Dataset entries:
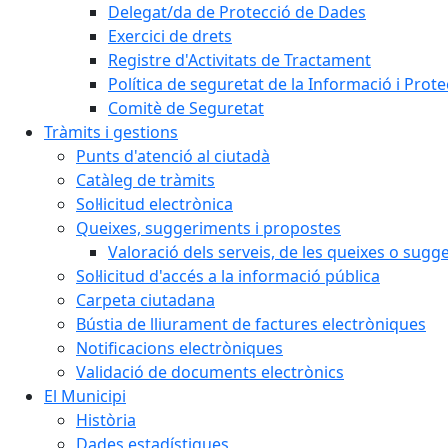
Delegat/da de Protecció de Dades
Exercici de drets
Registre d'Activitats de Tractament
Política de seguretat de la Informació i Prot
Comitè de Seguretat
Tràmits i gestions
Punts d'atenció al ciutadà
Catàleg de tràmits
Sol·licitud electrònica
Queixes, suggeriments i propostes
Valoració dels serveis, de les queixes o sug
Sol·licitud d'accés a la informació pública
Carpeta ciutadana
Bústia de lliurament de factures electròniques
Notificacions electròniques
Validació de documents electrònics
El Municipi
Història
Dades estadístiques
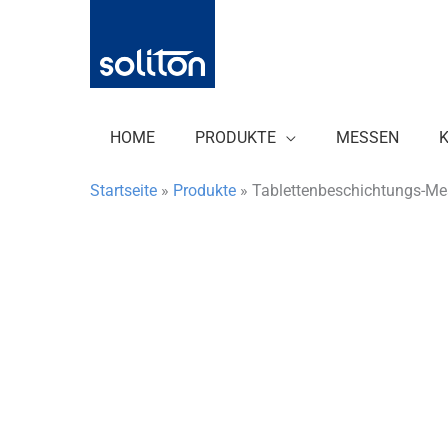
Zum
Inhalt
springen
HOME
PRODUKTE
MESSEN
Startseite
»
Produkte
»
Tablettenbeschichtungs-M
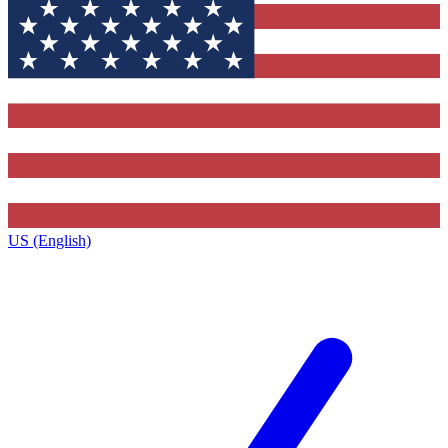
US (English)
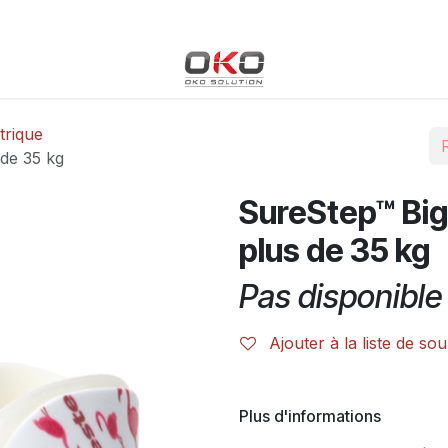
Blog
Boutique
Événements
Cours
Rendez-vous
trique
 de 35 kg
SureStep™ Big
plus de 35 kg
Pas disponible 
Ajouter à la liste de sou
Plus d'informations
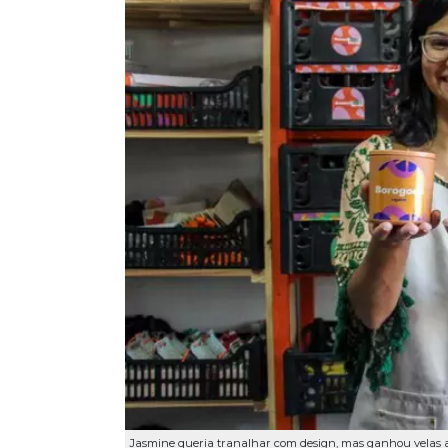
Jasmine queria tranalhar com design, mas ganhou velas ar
==
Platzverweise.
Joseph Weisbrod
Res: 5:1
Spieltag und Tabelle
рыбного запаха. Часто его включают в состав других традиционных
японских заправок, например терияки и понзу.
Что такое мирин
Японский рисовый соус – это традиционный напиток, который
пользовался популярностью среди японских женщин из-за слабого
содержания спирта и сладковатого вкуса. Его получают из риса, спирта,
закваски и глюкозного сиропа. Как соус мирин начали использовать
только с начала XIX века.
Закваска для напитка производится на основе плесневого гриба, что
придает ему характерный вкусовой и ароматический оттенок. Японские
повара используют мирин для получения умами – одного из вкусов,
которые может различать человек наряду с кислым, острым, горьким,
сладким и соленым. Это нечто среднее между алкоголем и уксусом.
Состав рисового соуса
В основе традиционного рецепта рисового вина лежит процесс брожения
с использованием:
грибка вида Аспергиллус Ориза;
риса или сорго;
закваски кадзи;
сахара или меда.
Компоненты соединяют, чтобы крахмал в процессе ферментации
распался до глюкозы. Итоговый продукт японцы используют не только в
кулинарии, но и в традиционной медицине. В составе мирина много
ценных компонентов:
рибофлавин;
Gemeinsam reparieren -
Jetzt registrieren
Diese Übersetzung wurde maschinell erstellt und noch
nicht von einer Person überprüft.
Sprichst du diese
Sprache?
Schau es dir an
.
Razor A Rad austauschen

EXERCISE → Within the entries above, give again exactly the lines starting at the one that contains "SureStep™ Big" and ending at the one that contains "Jasmine queria tranalhar", leaving out the pictures.

WRITTEN RESPONSE →
SureStep™ Big
plus de 35 kg
Pas disponible 
Ajouter à la liste de sou
Plus d'informations
Jasmine queria tranalhar com design, mas ganhou velas ar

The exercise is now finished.